Некоторые из этих ученых описывали женскую манеру сказывания, следуя тем же стереотипам, которые сложились по отношению к женским текстам в русской литературной критике XIX столетия [21] Соколовы сами проводят сравнение с женской поэзией [Соколов, Соколов 1999: 199а: I, 29].
. Братья Соколовы писали: «если мы вообще в женской поэзии находим свои типичные особенности, господство чувства, тонкость и нежность задушевного тона, то весьма сходное мы обнаруживаем и в сказках, говоримых женщинами» [Соколов, Соколов 1999: I, 129]. Соколовы заметили, что одна рассказчица использовала большое количество уменьшительно-ласкательных форм, чтобы выразить свое сочувствие персонажам; другая прибегала «к усилению впечатления путем буквального повторения того или другого слова, или путем тавтологических повторений: “глубокой, глубокой ров”, “девицы плацют, ужасно как плацют”»; эта же сказочница, как отметили исследователи, представляла положительные характеристики героев «в мягких, женственных чертах» [Там же: 131]. Хотя уменьшительные формы действительно используются в женской речи при обращении к детям и могут, следовательно, быть маркированы как женские, ситуация далеко не так проста, как ее изображали Соколовы. Уменьшительные формы, описывающие предметы домашнего обихода, часто используются для того, чтобы обозначить близость предмета, интимизировать его; Соколовы приводят примеры именно таких употреблений [Адоньева 2004: 266−273]. Повторяющиеся слова поддерживают ритм сказки и вовсе не обязательно создают эмоциональный эффект. Что касается описания героев, то Соколовы не приводят примера; нам же описание рассказчицей персонажей кажется весьма лаконичным: «Жил-был богатый купец.
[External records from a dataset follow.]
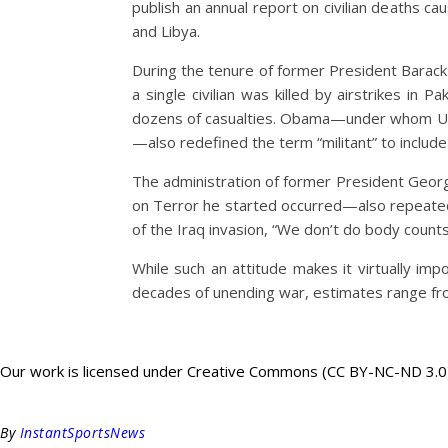
publish an annual report on civilian deaths ca
and Libya.
During the tenure of former President Barack
a single civilian was killed by airstrikes in
dozens of casualties. Obama—under whom U.S. f
—also redefined the term “militant” to include a
The administration of former President Geor
on Terror he started occurred—also repeatedl
of the Iraq invasion, “We don’t do body count
While such an attitude makes it virtually im
decades of unending war, estimates range fro
Our work is licensed under Creative Commons (CC BY-NC-ND 3.0). 
By
InstantSportsNews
Был у них сын Ванюшка» [Соколов, Соколов (1915) 1999: 1, 192]. Трудно полностью воссоздать и определить те стандарты, посредством которых фольклористы оценивали сказочниц-женщин, но очевидно, что тогдашняя парадигма склоняла их к тому, чтобы находить в этих сказках отражения общего мнения о женской физической слабости и мягкости, большей чувствительности и склонности придавать особое значение «делам сердечным» [Vowles 2002: 66].